A traditional Care Model assumes:
- Scheduled appointments in exam rooms
- Documented oral conversations in the form of notes in an EMR that patients do not have access to
- 85% of the content in oral conversations in exam rooms are forgotten by patients
- Radio silence in between visits
The traditional care model is inconvenient for patients and highly ineffective at managing care. A clinician’s job is to strategize, educate, and inspire. If they only have 15 minutes every quarter to learn about you, teach you about your condition, and inspire you to change your everyday habits, and 85% of what clinicians say is forgotten, traditional clinicians are 15% good at educating and inspiring you. And let’s face it, for chronic conditions, the patients are the ones doing the hard work every single day of their lives to change their health for the better. If you got only one hour a year to meet with your work colleagues to deliver on a life or death project at work, you simply wouldn’t be able to deliver anything. Yet, this is how healthcare is set up all around the world.
Traditional care models are powered by traditional EMRs. The core architecture and technology of those EMRs were born in the last century prior to the invention of cloud computing and online collaboration. The core assumptions of traditional EMRs are:
- Care will be delivered in-person via 1:1 oral conversations in exam rooms
- Care must be documented in traditional SOAP note formats to document “here’s what happened today” and any activity that happens outside of today requires another note.
- Patients will have no significant access to information beyond the basics.

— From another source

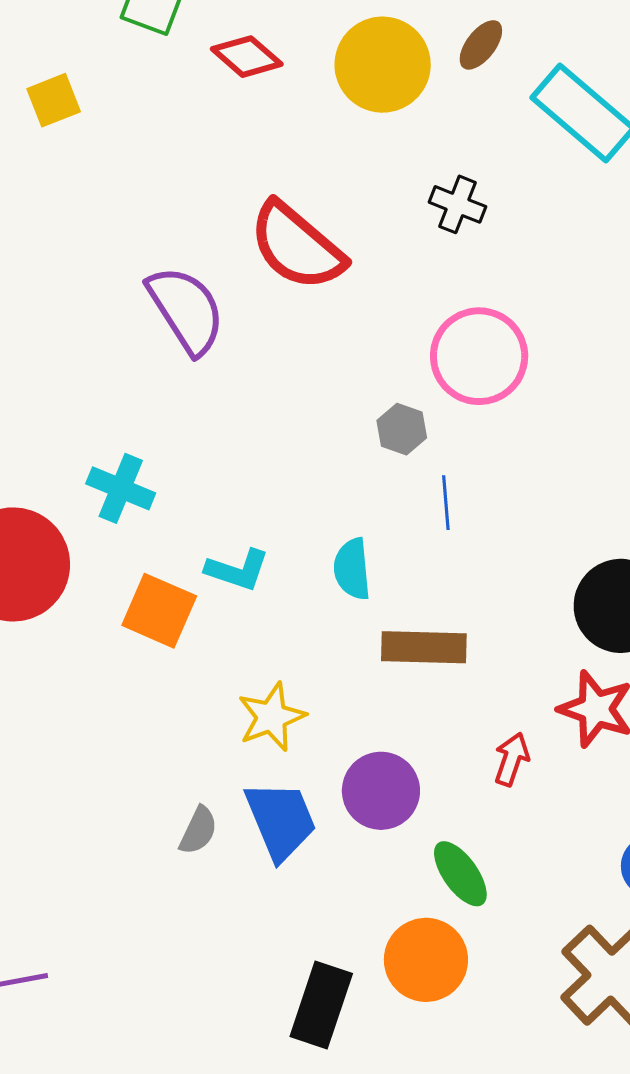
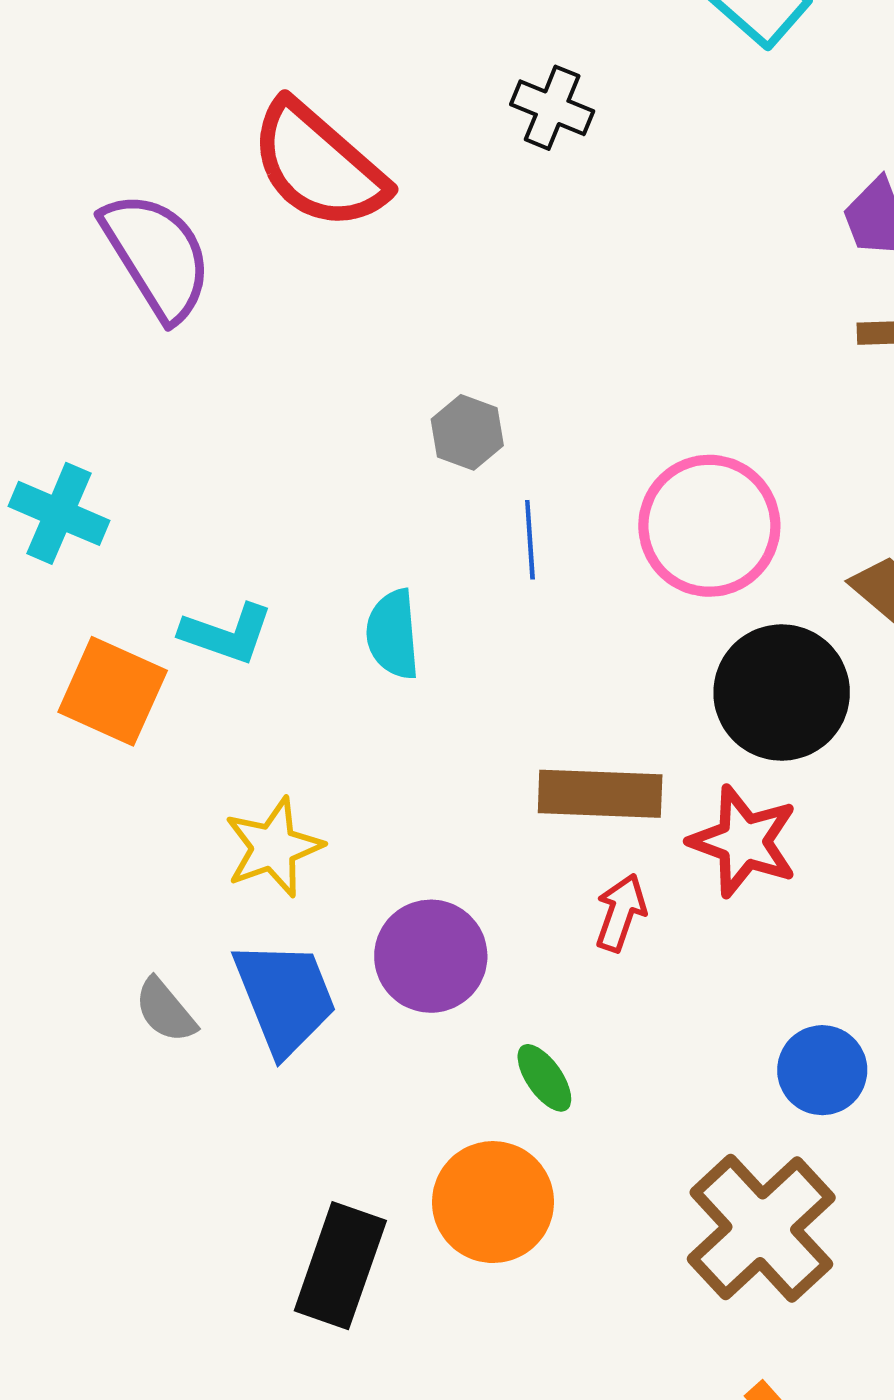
pink circle: (479, 356) -> (709, 526), moved
brown rectangle: (424, 647) -> (600, 794), moved
gray semicircle: (198, 830) -> (165, 1010), turned 114
green ellipse: (460, 874) -> (544, 1078), size x0.7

- Patients are not core members of the project team. The tools are designed exclusively for clinical staff.
- Beyond basic 20th century email-like messaging, patients cannot significantly contribute to the source of truth despite being the most important human in the project.
- The clinical notes inside them have major duplication issues as the “stories” are templated to speed up each visit’s documentation.
- The data inside EMRs should be taken with a grain of salt because they are designed to maximize revenue, creating truthiness issues.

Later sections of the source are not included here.